The title of the exhibition refers to the American poet Jack Spicer. Spicer (1925-1965) was among the founders of “6” gallery in Fillmore Street where the Beat generation was launched, but he always preferred to remain an outsider to the group. Inspired by Surrealism, he used to claim that poetry was coming to him from outside forces - like Martians - and that he functioned as a transmitter for dictated lines and rhymes. He compared the poet to some one hosting a pinball machine, which he also considered to be an ideal graveyard for himself. With this in mind Danish transformed the whole gallery into a gigantic pinball machine. Deliberately a bit clumsy done, but all the forms and tools are still recognizable. As a visitor you become the ball, finding your way through objects and obstacles, waiting for the right moment to hit or run. For Danish the encounter between life and props is what it is all about: the props in the space loose their relevance as forms, and become facilitators for the transmission of energy, meaning and matter. Far from a perspective of historical exactness, Danish rewrites biographies and moments of the past. She reinterprets the subject’s intentions, creating new possible understandings. If “Words are what sticks to the real”, as Jack Spicer wrote in ‘After Lorca’, then mimicking the scoreboard of a pinball-machine sticks perfectly to Jack Spicer’s words.

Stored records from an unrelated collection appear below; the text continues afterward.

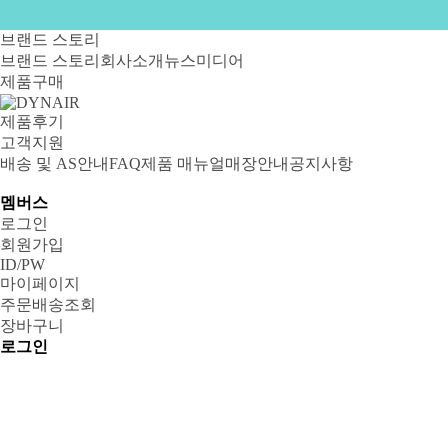
브랜드 스토리
브랜드 스토리
회사소개
뉴스
미디어
제품구매
제품후기
고객지원
배송 및 AS안내
FAQ
제품 매뉴얼
매장안내
공지사항
멤버스
로그인
회원가입
ID/PW
마이페이지
주문배송조회
장바구니
로그인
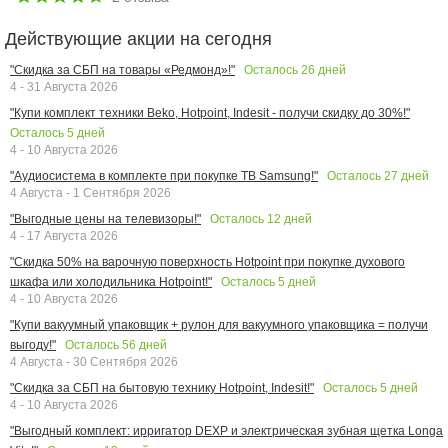
Действующие акции на сегодня
Осталось
26
дней
"Скидка за СБП на товары «Редмонд»!"
4 - 31 Августа 2026
"Купи комплект техники Beko, Hotpoint, Indesit - получи скидку до 30%!"
Осталось
5
дней
4 - 10 Августа 2026
Осталось
27
дней
"Аудиосистема в комплекте при покупке ТВ Samsung!"
4 Августа - 1 Сентября 2026
Осталось
12
дней
"Выгодные цены на телевизоры!"
4 - 17 Августа 2026
"Скидка 50% на варочную поверхность Hotpoint при покупке духового
Осталось
5
дней
шкафа или холодильника Hotpoint!"
4 - 10 Августа 2026
"Купи вакуумный упаковщик + рулон для вакуумного упаковщика = получи
Осталось
56
дней
выгоду!"
4 Августа - 30 Сентября 2026
Осталось
5
дней
"Скидка за СБП на бытовую технику Hotpoint, Indesit!"
4 - 10 Августа 2026
"Выгодный комплект: ирригатор DEXP и электрическая зубная щетка Longa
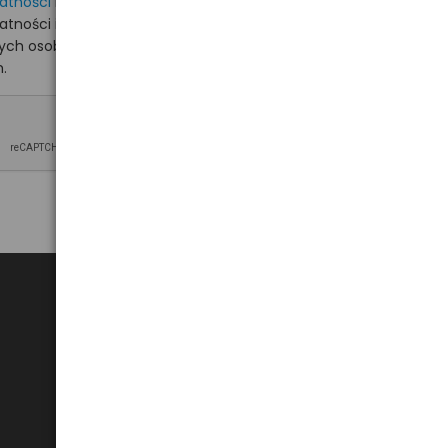
watności
i akceptuję
watności i wyrażam zgodę
nych osobowych na
.
Bezpieczne płatności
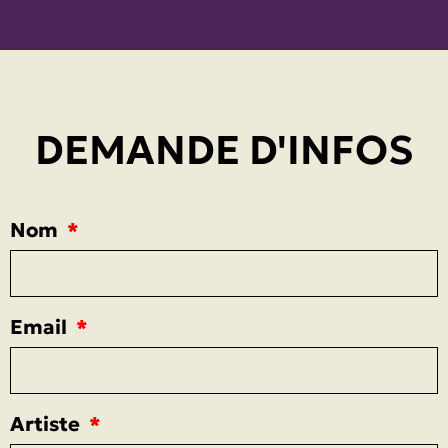
DEMANDE D'INFOS
Nom
Email
Artiste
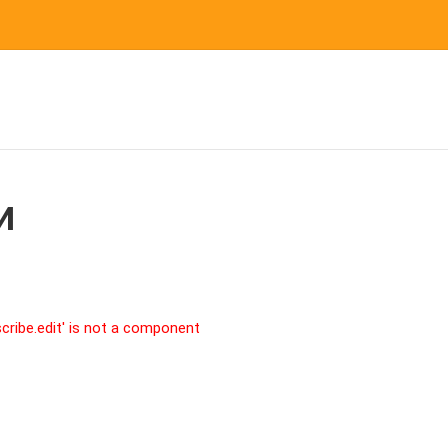
и
bscribe.edit' is not a component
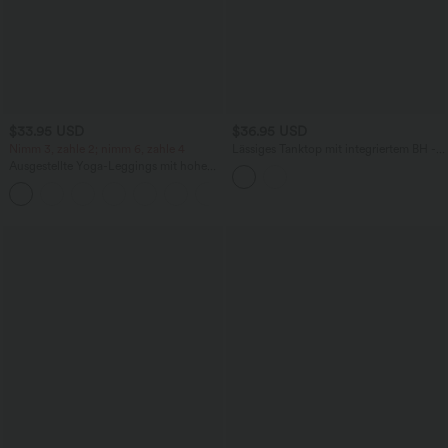
$33.95 USD
$36.95 USD
Nimm 3, zahle 2; nimm 6, zahle 4
Lässiges Tanktop mit integriertem BH -
B-E Cups
Ausgestellte Yoga-Leggings mit hohem
Bund, Gesäßtasche
+6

At the back space we show the work Stop, Sun! Continue, Sun!. It is a diptych of paintings, one of which is destined to fade in sunlight. Accompanied by a script, this destiny is envisaged in the form of a dialogue between the relevant ‘characters’ – the Director, Paper One, Paper Two and the Sun – as they together work through the various stages. The work was made in response to artist John Smith's renowned film The Girl Chewing Gum (1976). The fist image in the diptych, Continue, Sun!, is the result of a specifically folded acid-based paper that has been exposed to the sun, resulting in an abstract image. Once unfolded and due to the exposure to daylight when exhibited, the image will continue to fade and eventually disappear. Hence, the title is an order to do what is beyond the artist’s control. The other image in the diptych, Stop, Sun! is a re-creation of the first image created by the sun as an oil painting, and its title is again an instruction to the sun, this time to preserve the image.